Poland missile explosion: World leaders hold emergency meeting as ‘Russian-made’ weapon kills two in Przewodow


World leaders gathered at the G20 summit in Bali are trying to diffuse a possible escalation in the months-long war in Ukraine after a “Russian-made” missile struck NATO member Poland and killed two people.

The missile landed outside the Polish village of Przewodow, about four kilometers (6.4 miles) west of the Ukrainian border on Tuesday afternoon, almost at the same time as Russia launched its biggest airstrikes on Ukrainian cities in more than a month.

The circumstances surrounding the incident, which marks the first time a NATO country has been hit directly during the nine-month conflict, remain unclear. It is not known who fired the missile, or exactly where it was fired from, although the Polish Foreign Ministry described it as “made in Russia.”

Both the Russian and Ukrainian armies have used Russian-made weapons during the conflict, with Ukraine deploying Russian-made missiles as part of its air defense system.

Speaking to reporters after holding an emergency meeting with the leaders of the G7 and NATO on the sidelines of the G20 summit, US President Joe Biden said that preliminary information suggests that it is “impossible” that the missile was fired inside Russia, but he could not speak fully until the investigation was completed.

“We have agreed to support Poland’s investigation into the explosion … and I will make sure we find out what happened,” Biden said, adding the leaders expressed their condolences over the two deaths. “Then we will collectively determine our next step as we investigate and move forward. There was harmony among the people at the table,” he added.

After Biden’s statement, a NATO military official told CNN that the missile was tracked by an alliance plane that was flying over Polish airspace at the time of the bombing.

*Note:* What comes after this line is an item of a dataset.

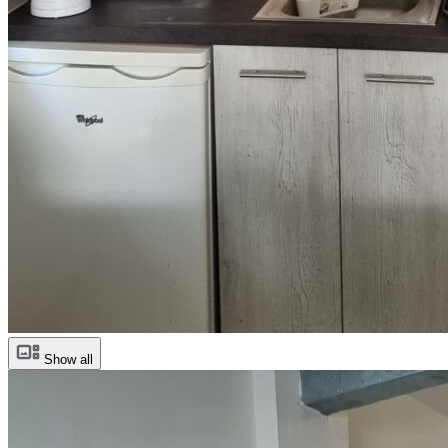
Show all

“Intel and radar tracks [of the missile] it was given to NATO and Poland,” added a NATO military official. A NATO official did not say who launched the missile, or where it landed.

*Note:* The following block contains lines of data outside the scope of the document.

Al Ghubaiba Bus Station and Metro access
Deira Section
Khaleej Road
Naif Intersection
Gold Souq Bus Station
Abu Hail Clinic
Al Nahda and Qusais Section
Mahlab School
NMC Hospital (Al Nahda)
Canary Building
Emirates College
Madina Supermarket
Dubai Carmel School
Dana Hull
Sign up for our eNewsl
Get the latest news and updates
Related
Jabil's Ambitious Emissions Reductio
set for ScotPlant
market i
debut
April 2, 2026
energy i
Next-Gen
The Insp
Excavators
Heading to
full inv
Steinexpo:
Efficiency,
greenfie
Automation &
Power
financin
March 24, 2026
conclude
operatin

The missile strike inside Poland’s borders on Tuesday “would not have happened without Russia’s terrible attack against Ukraine,” Dutch Prime Minister Mark Rutte said in an online statement Wednesday.

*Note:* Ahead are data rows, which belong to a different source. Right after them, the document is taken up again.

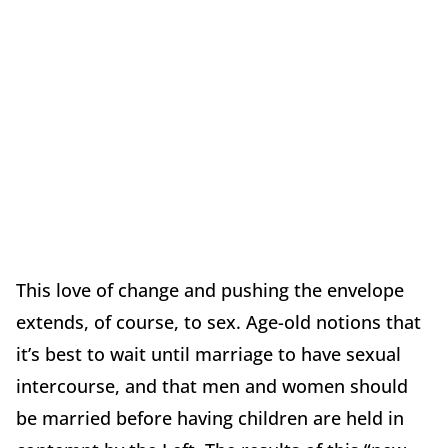
This love of change and pushing the envelope
extends, of course, to sex. Age-old notions that
it’s best to wait until marriage to have sexual
intercourse, and that men and women should
be married before having children are held in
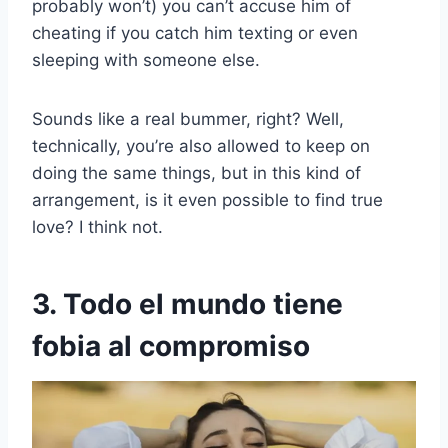
probably won’t) you can’t accuse him of
cheating if you catch him texting or even
sleeping with someone else.
Sounds like a real bummer, right? Well,
technically, you’re also allowed to keep on
doing the same things, but in this kind of
arrangement, is it even possible to find true
love? I think not.
3. Todo el mundo tiene
fobia al compromiso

“The G7 and NATO members present called a meeting this morning in Bali during the G20 to discuss the incident in Poland last night. We are united in our message that we must first establish the truth and support the Polish investigation,” Rutte wrote.

In earlier comments on Tuesday, Polish President Andrzej Duda noted that while it was unclear who launched the missile, it was “most likely” done in Russia. “We are working quietly and quietly,” Duda said in a speech at the National Security Forum in Warsaw.

The Kremlin denies involvement in the shooting, with the Russian Defense Ministry calling reports by Polish media, which first reported the death, “a deliberate act to escalate the situation,” according to a brief statement on Tuesday.

It added that photos of debris published by Polish media “in the village of Przewodow have nothing to do with Russian weapons.”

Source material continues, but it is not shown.